We may think of SNP genotypes as a matrix $$X$$ and imaging phenotypes as a matrix $$Y$$ measured on the same $$n$$ subjects. Robert and Escoufier (1976) showed that estimating the maximum correlation between linear combinations of $$X$$ and $$Y$$ in canonical correlation analysis is equivalent to estimating the linear combinations having the maximum RV coefficient, a measure of linear association between the multivariate datasets (Escoufier, 1973). As the squared correlation coefficient between the first canonical variates, the RV coefficient is well-suited for testing linear association in our context. We use a permutation test based on the RV coefficient to assess the association between the initial list of SNPs in $$X$$ and the phenotypes in $$Y$$. Although the RV coefficient may overestimate association when $$n\ll p$$ (Smilde et al., 2008), a permutation test with the RV coefficient is preferred over a parametric hypothesis test since the permutation null distribution is computed under the same conditions as the observed RV coefficient, resulting in a valid hypothesis test. The outcome of this test is used to determine whether or not to proceed with a second refinement stage that reduces the number of SNPs by applying SCCA.

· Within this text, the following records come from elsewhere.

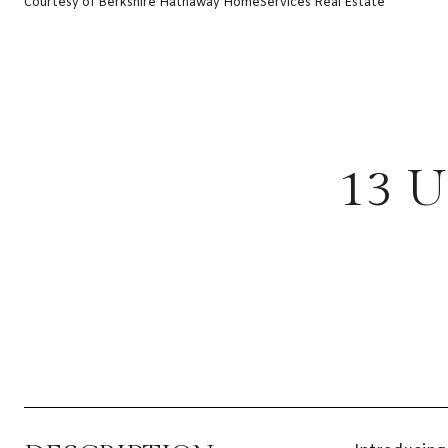
Courtesy of Berkshire Hathaway HomeServices Real Estate
13 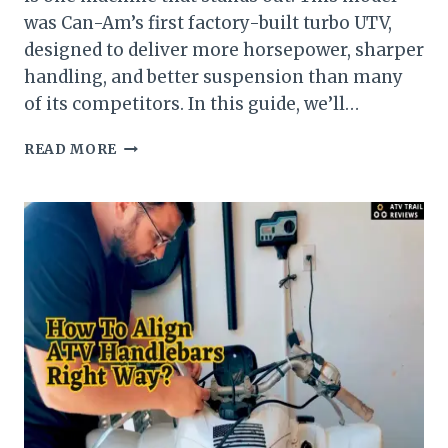
was Can-Am’s first factory-built turbo UTV,
designed to deliver more horsepower, sharper
handling, and better suspension than many
of its competitors. In this guide, we’ll…
GUIDE
READ MORE
ON
CAN-
AM
MAVERICK
1000R
X-
DS
TURBO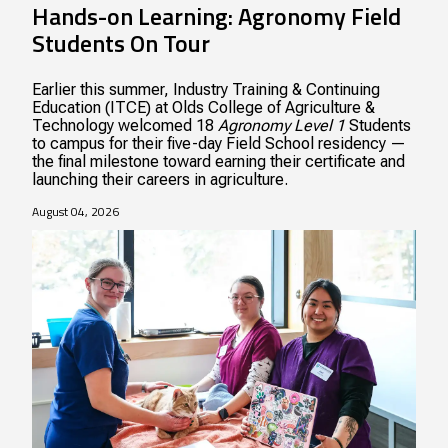
Hands-on Learning: Agronomy Field
Students On Tour
Earlier this summer, Industry Training & Continuing
Education (ITCE) at Olds College of Agriculture &
Technology welcomed 18
Agronomy Level 1
Students
to campus for their five-day Field School residency —
the final milestone toward earning their certificate and
launching their careers in agriculture.
August 04, 2026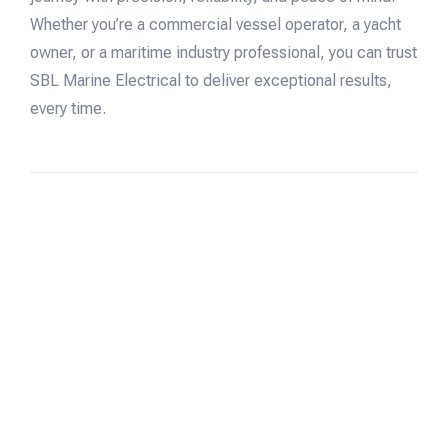
Whether you’re a commercial vessel operator, a yacht
owner, or a maritime industry professional, you can trust
SBL Marine Electrical to deliver exceptional results,
every time.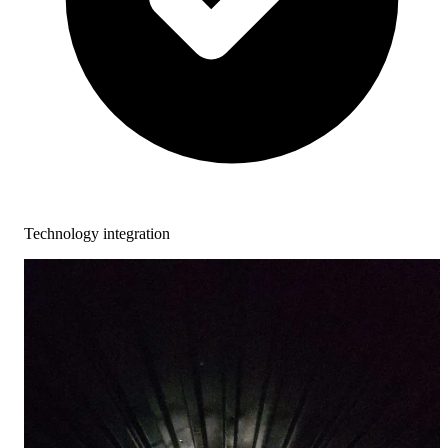
Technology integration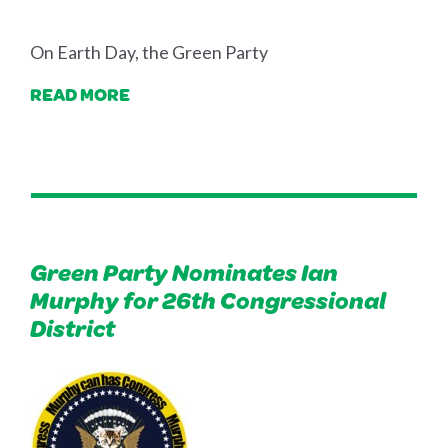
On Earth Day, the Green Party
READ MORE
Green Party Nominates Ian
Murphy for 26th Congressional
District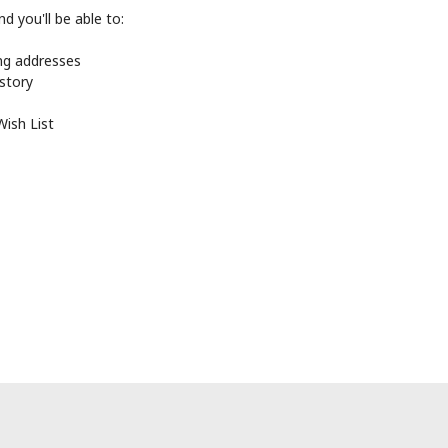
d you'll be able to:
ing addresses
istory
Wish List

Selection of the soft-thresholding parameter in SCCA is challenging in our context. Since the number of SNPs exceeds the sample size and many of the SNPs are expected to be unassociated with the phenotypes, large sample correlations can arise by chance (Fan et al., 2011). Indeed, the prescribed procedure of selecting the penalty parameter with highest predicted correlation across cross-validation test sets (Parkhomenko et al., 2009) results in more than 98% of the SNPs remaining in the model. A prediction criterion for choosing the penalty term may contribute to the lack of variable selection, allowing redundant variables into the model (Leng et al., 2006). When the same tuning parameter is used for variable selection and shrinkage, redundant variables tend to be selected to compensate for overshrinkage of coefficient estimates and losses in predictive ability (Radchenko et al., 2008). In our case, there is effectively no variable selection and little insight is gained by allowing for sparsity in the solution. To circumvent the lack of variable selection from SCCA, we fix the tuning parameter to select about 10% of the SNPs (Wu et al., 2009) and then use resampling to determine the relative importance of each SNP to the association with neuroimaging endophenotypes. Instead of using the prediction-optimal penalty term, we fixed the soft-thresholding parameter for the SNPs to achieve variable selection based on the rationale that no more than about 7,500 SNPs, or approximately $$10\%$$, are expected to be associated with the phenotypes. This choice is guided by prior experience in genetic association studies, where the majority of genetic variants have no effect on the phenotypes, or an effect that is indistinguishable from zero (Carbonetto et al., 2012).

The organization of the manuscript is as follows. The Materials and Methods section describes the ADNI data, the data processing procedures, and the methods applied for discovery, refinement, and validation. The Results section presents the results of the analyses. The Discussion section notes challenges and successes of the analysis, including considerations for modelling continuous phenotype data under a case-control sampling design, and provides interpretation of the results.